Measuring Media Share of Voice and What it Means to Your Company
It’s no secret that companies have been cutting media clips for years. But just cutting clips alone only reveals half the picture if you don’t know how your competitors are faring and if you’re getting ROI from PR.
Another common measurement barometer is only looking at impressions – don’t make this mistake. Impressions are great, but there could be a larger impact on securing coverage in a publication with 3,000 readers that your potential customers read, than in a publication with 1,000,000 readers that your potential customers don’t read.
It was these gaps that led Marketing Works to create our Share of Voice (SOV) product.
What is share of voice?
When we measure SOV, we analyze the percentage of all the earned media coverage a company receives within their industry as compared to their competitors. While analyzing SOV, we consider the following to be earned media:
- Bylined/contributed articles
- Feature articles and blogs
- Syndicated media (i.e., releasing a news release over a wire)
Why is share of voice important?
SOV is important because, as the saying goes, knowledge is power. Constant monitoring of media coverage enables a company to act proactively instead of reactively. It shows them their impact on leading the conversation and staying top of mind versus competitors.
It also helps companies stay aware of what topics and issues are trending in their industry so they can get a jump on their competitors. For example, if we notice a client is receiving increased coverage for their response to recent legislation, we could then advise them to increase their knowledge sharing surrounding the legislation.
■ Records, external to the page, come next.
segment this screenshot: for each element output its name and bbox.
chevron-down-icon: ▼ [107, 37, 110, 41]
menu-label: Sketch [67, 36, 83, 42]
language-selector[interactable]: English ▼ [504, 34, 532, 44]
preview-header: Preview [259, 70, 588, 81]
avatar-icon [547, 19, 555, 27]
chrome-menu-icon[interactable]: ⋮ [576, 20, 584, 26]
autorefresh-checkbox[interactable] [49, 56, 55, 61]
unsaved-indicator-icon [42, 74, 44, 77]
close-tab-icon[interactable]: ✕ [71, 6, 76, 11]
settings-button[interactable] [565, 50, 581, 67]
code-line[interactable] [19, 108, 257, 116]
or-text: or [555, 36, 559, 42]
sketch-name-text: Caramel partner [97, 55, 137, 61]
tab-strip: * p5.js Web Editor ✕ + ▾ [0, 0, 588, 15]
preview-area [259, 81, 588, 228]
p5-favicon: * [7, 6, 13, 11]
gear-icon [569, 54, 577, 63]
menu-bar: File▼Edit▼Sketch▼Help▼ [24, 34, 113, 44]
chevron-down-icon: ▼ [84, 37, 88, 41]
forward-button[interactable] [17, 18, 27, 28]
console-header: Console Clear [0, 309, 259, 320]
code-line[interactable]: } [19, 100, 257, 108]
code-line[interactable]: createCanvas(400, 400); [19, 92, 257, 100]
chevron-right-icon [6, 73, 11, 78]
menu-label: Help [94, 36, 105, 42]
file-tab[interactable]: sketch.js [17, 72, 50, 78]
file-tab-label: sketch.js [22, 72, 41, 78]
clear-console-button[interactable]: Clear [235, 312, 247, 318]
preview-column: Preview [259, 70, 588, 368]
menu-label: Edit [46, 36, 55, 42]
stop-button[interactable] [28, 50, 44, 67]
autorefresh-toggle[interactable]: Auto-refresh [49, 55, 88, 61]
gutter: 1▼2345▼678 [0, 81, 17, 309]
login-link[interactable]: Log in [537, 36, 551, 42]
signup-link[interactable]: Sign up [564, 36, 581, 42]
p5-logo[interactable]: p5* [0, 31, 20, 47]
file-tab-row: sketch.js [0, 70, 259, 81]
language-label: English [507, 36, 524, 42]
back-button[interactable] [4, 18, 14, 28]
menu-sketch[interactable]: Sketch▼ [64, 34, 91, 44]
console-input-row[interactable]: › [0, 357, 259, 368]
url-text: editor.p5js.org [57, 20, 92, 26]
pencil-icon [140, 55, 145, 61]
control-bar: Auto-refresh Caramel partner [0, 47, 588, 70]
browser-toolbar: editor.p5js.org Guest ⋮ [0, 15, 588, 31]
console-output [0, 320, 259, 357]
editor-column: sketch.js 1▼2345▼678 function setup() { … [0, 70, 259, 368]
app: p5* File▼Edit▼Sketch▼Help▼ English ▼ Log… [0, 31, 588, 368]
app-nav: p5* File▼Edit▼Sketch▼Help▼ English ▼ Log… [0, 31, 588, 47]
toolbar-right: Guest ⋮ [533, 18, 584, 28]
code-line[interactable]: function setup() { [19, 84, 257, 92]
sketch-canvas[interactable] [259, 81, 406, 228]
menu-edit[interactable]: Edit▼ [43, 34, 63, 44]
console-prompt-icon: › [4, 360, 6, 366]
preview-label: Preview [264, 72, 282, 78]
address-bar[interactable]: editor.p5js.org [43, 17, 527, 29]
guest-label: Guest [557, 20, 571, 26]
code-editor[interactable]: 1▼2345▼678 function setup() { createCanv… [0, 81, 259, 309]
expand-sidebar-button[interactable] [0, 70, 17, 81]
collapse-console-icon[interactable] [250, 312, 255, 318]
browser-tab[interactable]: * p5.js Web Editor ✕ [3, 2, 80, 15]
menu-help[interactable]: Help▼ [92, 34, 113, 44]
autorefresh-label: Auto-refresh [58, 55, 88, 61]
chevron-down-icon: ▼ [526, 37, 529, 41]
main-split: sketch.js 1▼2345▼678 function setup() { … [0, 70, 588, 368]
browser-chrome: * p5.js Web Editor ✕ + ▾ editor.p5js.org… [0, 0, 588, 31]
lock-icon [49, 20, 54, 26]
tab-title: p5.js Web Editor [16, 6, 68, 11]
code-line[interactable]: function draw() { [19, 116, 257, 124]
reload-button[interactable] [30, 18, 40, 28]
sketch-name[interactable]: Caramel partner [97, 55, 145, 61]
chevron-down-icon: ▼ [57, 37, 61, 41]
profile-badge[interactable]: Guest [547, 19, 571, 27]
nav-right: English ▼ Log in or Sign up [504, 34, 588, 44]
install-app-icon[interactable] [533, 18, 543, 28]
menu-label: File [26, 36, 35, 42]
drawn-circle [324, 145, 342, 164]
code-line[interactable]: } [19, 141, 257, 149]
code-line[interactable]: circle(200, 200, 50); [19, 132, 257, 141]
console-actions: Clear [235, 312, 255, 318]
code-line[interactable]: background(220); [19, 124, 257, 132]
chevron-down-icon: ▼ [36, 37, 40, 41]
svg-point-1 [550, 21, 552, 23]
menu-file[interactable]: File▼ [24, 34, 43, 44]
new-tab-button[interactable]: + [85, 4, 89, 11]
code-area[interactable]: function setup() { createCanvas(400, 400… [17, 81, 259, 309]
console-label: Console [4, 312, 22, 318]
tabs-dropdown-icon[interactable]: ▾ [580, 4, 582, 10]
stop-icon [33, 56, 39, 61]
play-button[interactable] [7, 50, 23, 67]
Additionally, measuring media SOV is a great indicator of a company’s reputation and visibility. Why is that important? A Weber Shandwick survey found that executives estimate 60% of a company’s market value can be attributed to its reputation. Furthermore, buyers are now as much as 57% of the way through the buying process before actually engaging with you, making visibility more important than ever.
A great example of the importance of SOV can be found in our annual SOV analysis for Helios. The analysis is used to determine annual benchmarks, which we then use to provide recommendations for future media relations initiatives and knowledge marketing. In the case of Helios, the insights provided by our SOV analysis proved wildly successful. These were some of the results:
- Media presence improved by 28% from the previous year
- Helios secured significantly more media coverage than all competitors
- Helios successfully secured a mention in a national story by the New York Times
- Quotes from Helios’ experts more than doubled from the previous year and it was the most quoted pharmacy benefit manager of all competitors
- The number of instances where reporters reached out organically for typical commentary increased over the previous year.
How is share of voice measured?
The Marketing Works SOV solution looks at a client’s industry (including the client and their competitors) and tracks the media coverage they earn throughout the year. This is done at least twice a year to make strategic adjustments as needed. The most vital aspect of measuring SOV is ensuring we are constantly aware of all new media coverage of our client or their competitors.
When we discover new coverage, we analyze the article for the data we need and enter it in to our coverage database. The data we compile includes:
- Quantitative – number of overall placements
- Outlet priority – how valuable the media placement is to our potential customers
- Outlet type – industry/national media, local media, syndicated, etc.
- Qualitative – the quality of the placement (e.g., a feature article or just a brief mention)
- Tonal – the tone of the placement (positive or negative)
In the end, SOV is a very useful metric that clearly demonstrates the tangible value of PR.
Is your company measuring its media footprint? If not, drop us an email and let’s get started today.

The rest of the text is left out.